TASK BRIEF: In the copy, include no images. Reproduce the entries exactly.

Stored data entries
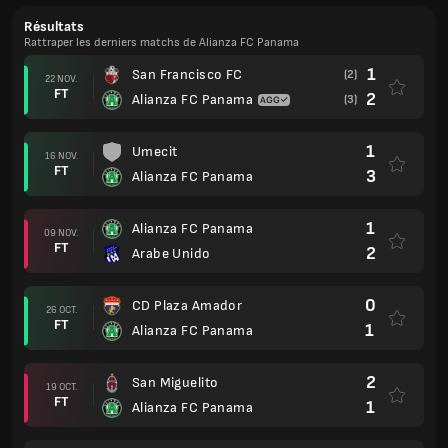
Résultats
Rattraper les derniers matchs de Alianza FC Panama
1
San Francisco FC
(2)
22 NOV.
FT
2
Alianza FC Panama
(3)
1
Umecit
16 NOV.
FT
3
Alianza FC Panama
1
Alianza FC Panama
09 NOV.
FT
2
Arabe Unido
0
CD Plaza Amador
26 OCT.
FT
1
Alianza FC Panama
2
San Miguelito
19 OCT.
FT
1
Alianza FC Panama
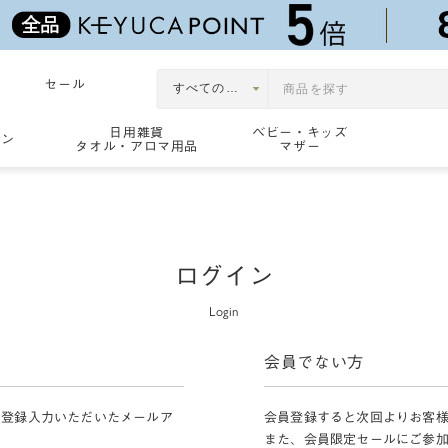
セール
日用雑貨
ベビー・キッズ
ョン
タオル・アロマ用品
マザー
ログイン
Login
会員でない方
員登録入力いただいたメールア
会員登録すると次回よりお客
また、会員限定セールにご参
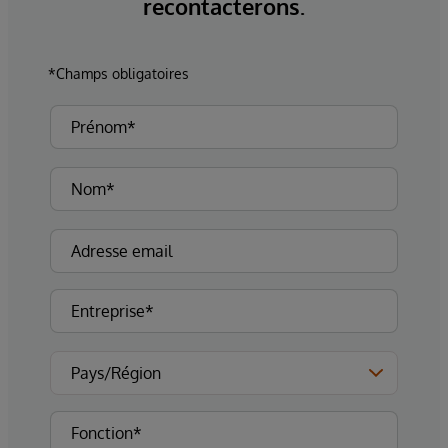
recontacterons.
*Champs obligatoires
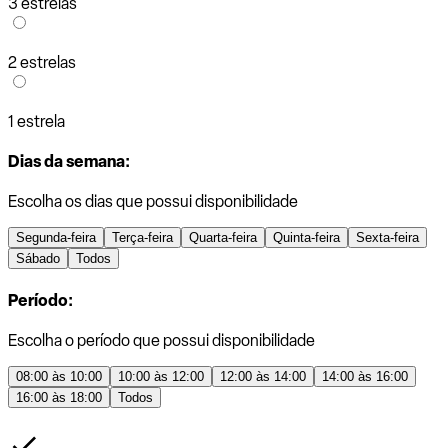
3 estrelas
2 estrelas
1 estrela
Dias da semana:
Escolha os dias que possui disponibilidade
Segunda-feira
Terça-feira
Quarta-feira
Quinta-feira
Sexta-feira
Sábado
Todos
Período:
Escolha o período que possui disponibilidade
08:00 às 10:00
10:00 às 12:00
12:00 às 14:00
14:00 às 16:00
16:00 às 18:00
Todos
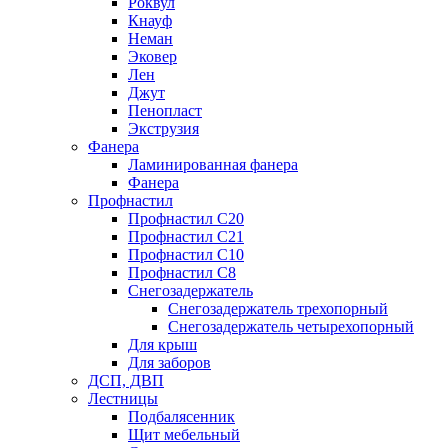
Роквул
Кнауф
Неман
Эковер
Лен
Джут
Пенопласт
Экструзия
Фанера
Ламинированная фанера
Фанера
Профнастил
Профнастил С20
Профнастил С21
Профнастил С10
Профнастил С8
Снегозадержатель
Снегозадержатель трехопорный
Снегозадержатель четырехопорный
Для крыш
Для заборов
ДСП, ДВП
Лестницы
Подбалясенник
Щит мебельный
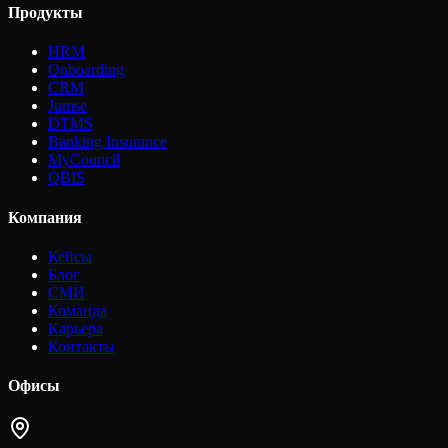
Продукты
HRM
Onboarding
CRM
Jumse
DTMS
Banking Insurance
MyCouncil
QBIS
Компания
Кейсы
Блог
СМИ
Команда
Карьера
Контакты
Офисы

OUTPUT:
Résultats
Rattraper les derniers matchs de Alianza FC Panama
1
San Francisco FC
(2)
22 NOV.
FT
2
Alianza FC Panama
(3)
1
Umecit
16 NOV.
FT
3
Alianza FC Panama
1
Alianza FC Panama
09 NOV.
FT
2
Arabe Unido
0
CD Plaza Amador
26 OCT.
FT
1
Alianza FC Panama
2
San Miguelito
19 OCT.
FT
1
Alianza FC Panama
セール
日用雑貨
ベビー・キッズ
ョン
タオル・アロマ用品
マザー
ログイン
Login
会員でない方
員登録入力いただいたメールア
会員登録すると次回よりお客
また、会員限定セールにご参
recontacterons.
*Champs obligatoires
3 estrelas
2 estrelas
1 estrela
Dias da semana:
Escolha os dias que possui disponibilidade
Segunda-feira
Terça-feira
Quarta-feira
Quinta-feira
Sexta-feira
Sábado
Todos
Período:
Escolha o período que possui disponibilidade
08:00 às 10:00
10:00 às 12:00
12:00 às 14:00
14:00 às 16:00
16:00 às 18:00
Todos
Роквул
Кнауф
Неман
Эковер
Лен
Джут
Пенопласт
Экструзия
Фанера
Ламинированная фанера
Фанера
Профнастил
Профнастил С20
Профнастил С21
Профнастил С10
Профнастил С8
Снегозадержатель
Снегозадержатель трехопорный
Снегозадержатель четырехопорный
Для крыш
Для заборов
ДСП, ДВП
Лестницы
Подбалясенник
Щит мебельный
Продукты
HRM
Onboarding
CRM
Jumse
DTMS
Banking Insurance
MyCouncil
QBIS
Компания
Кейсы
Блог
СМИ
Команда
Карьера
Контакты
Офисы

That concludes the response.